**WHAT IS BEING ASKED**
Set down the records that follow exactly, every line of them.

━━━ EXERCISE MATERIAL ━━━

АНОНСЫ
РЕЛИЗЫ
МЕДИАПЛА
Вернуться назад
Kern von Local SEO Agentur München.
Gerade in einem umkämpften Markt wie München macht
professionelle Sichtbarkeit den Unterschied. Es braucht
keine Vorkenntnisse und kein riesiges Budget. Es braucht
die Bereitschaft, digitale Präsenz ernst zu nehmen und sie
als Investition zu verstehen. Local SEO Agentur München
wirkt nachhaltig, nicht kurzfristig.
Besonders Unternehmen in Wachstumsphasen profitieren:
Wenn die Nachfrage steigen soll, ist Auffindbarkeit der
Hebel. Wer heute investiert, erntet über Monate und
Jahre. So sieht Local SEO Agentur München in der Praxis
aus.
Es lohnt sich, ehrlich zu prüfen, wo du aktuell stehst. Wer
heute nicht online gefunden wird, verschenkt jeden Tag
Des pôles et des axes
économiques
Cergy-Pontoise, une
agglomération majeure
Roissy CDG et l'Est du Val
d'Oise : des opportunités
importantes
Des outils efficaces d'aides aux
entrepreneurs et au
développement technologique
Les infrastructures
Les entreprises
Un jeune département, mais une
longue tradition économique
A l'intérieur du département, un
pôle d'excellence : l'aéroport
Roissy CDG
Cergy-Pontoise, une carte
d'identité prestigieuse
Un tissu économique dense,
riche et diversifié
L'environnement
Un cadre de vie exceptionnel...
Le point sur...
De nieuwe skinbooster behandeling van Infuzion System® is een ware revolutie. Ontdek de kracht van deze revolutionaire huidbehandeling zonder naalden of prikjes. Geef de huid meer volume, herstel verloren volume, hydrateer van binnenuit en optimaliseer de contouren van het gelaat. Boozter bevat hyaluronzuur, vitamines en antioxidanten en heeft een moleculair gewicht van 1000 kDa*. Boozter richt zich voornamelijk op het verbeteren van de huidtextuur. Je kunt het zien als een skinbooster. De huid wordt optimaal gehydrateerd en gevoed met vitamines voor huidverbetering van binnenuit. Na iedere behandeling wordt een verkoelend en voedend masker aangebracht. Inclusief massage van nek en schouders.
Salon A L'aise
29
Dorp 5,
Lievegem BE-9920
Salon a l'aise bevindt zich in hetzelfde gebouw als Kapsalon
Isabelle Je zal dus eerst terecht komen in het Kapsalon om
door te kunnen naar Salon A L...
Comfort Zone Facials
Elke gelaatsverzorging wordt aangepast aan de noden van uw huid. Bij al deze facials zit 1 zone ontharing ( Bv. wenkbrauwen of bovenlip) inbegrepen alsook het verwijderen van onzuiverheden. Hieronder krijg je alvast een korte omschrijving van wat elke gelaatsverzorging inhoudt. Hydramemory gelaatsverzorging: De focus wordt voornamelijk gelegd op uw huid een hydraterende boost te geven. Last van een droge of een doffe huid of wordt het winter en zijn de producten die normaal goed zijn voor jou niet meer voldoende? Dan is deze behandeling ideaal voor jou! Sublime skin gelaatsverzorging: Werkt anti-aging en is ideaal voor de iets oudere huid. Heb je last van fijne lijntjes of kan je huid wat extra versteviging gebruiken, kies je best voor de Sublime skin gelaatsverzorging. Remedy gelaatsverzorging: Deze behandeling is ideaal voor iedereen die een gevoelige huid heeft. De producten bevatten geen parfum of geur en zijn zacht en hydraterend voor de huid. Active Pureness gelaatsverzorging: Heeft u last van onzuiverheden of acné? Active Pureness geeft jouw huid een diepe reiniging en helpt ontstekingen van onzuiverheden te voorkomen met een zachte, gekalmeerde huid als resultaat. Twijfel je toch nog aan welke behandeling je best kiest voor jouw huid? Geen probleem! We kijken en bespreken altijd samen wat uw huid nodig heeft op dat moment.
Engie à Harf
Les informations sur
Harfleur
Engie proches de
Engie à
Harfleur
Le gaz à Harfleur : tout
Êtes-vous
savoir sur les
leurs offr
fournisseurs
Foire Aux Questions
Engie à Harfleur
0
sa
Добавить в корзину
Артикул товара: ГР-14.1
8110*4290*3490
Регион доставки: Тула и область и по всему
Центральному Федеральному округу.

━━━

**OUTPUT OF THE EXERCISE**
АНОНСЫ
РЕЛИЗЫ
МЕДИАПЛА
Вернуться назад
Kern von Local SEO Agentur München.
Gerade in einem umkämpften Markt wie München macht
professionelle Sichtbarkeit den Unterschied. Es braucht
keine Vorkenntnisse und kein riesiges Budget. Es braucht
die Bereitschaft, digitale Präsenz ernst zu nehmen und sie
als Investition zu verstehen. Local SEO Agentur München
wirkt nachhaltig, nicht kurzfristig.
Besonders Unternehmen in Wachstumsphasen profitieren:
Wenn die Nachfrage steigen soll, ist Auffindbarkeit der
Hebel. Wer heute investiert, erntet über Monate und
Jahre. So sieht Local SEO Agentur München in der Praxis
aus.
Es lohnt sich, ehrlich zu prüfen, wo du aktuell stehst. Wer
heute nicht online gefunden wird, verschenkt jeden Tag
Des pôles et des axes
économiques
Cergy-Pontoise, une
agglomération majeure
Roissy CDG et l'Est du Val
d'Oise : des opportunités
importantes
Des outils efficaces d'aides aux
entrepreneurs et au
développement technologique
Les infrastructures
Les entreprises
Un jeune département, mais une
longue tradition économique
A l'intérieur du département, un
pôle d'excellence : l'aéroport
Roissy CDG
Cergy-Pontoise, une carte
d'identité prestigieuse
Un tissu économique dense,
riche et diversifié
L'environnement
Un cadre de vie exceptionnel...
Le point sur...
De nieuwe skinbooster behandeling van Infuzion System® is een ware revolutie. Ontdek de kracht van deze revolutionaire huidbehandeling zonder naalden of prikjes. Geef de huid meer volume, herstel verloren volume, hydrateer van binnenuit en optimaliseer de contouren van het gelaat. Boozter bevat hyaluronzuur, vitamines en antioxidanten en heeft een moleculair gewicht van 1000 kDa*. Boozter richt zich voornamelijk op het verbeteren van de huidtextuur. Je kunt het zien als een skinbooster. De huid wordt optimaal gehydrateerd en gevoed met vitamines voor huidverbetering van binnenuit. Na iedere behandeling wordt een verkoelend en voedend masker aangebracht. Inclusief massage van nek en schouders.
Salon A L'aise
29
Dorp 5,
Lievegem BE-9920
Salon a l'aise bevindt zich in hetzelfde gebouw als Kapsalon
Isabelle Je zal dus eerst terecht komen in het Kapsalon om
door te kunnen naar Salon A L...
Comfort Zone Facials
Elke gelaatsverzorging wordt aangepast aan de noden van uw huid. Bij al deze facials zit 1 zone ontharing ( Bv. wenkbrauwen of bovenlip) inbegrepen alsook het verwijderen van onzuiverheden. Hieronder krijg je alvast een korte omschrijving van wat elke gelaatsverzorging inhoudt. Hydramemory gelaatsverzorging: De focus wordt voornamelijk gelegd op uw huid een hydraterende boost te geven. Last van een droge of een doffe huid of wordt het winter en zijn de producten die normaal goed zijn voor jou niet meer voldoende? Dan is deze behandeling ideaal voor jou! Sublime skin gelaatsverzorging: Werkt anti-aging en is ideaal voor de iets oudere huid. Heb je last van fijne lijntjes of kan je huid wat extra versteviging gebruiken, kies je best voor de Sublime skin gelaatsverzorging. Remedy gelaatsverzorging: Deze behandeling is ideaal voor iedereen die een gevoelige huid heeft. De producten bevatten geen parfum of geur en zijn zacht en hydraterend voor de huid. Active Pureness gelaatsverzorging: Heeft u last van onzuiverheden of acné? Active Pureness geeft jouw huid een diepe reiniging en helpt ontstekingen van onzuiverheden te voorkomen met een zachte, gekalmeerde huid als resultaat. Twijfel je toch nog aan welke behandeling je best kiest voor jouw huid? Geen probleem! We kijken en bespreken altijd samen wat uw huid nodig heeft op dat moment.
Engie à Harf
Les informations sur
Harfleur
Engie proches de
Engie à
Harfleur
Le gaz à Harfleur : tout
Êtes-vous
savoir sur les
leurs offr
fournisseurs
Foire Aux Questions
Engie à Harfleur
0
sa
Добавить в корзину
Артикул товара: ГР-14.1
8110*4290*3490
Регион доставки: Тула и область и по всему
Центральному Федеральному округу.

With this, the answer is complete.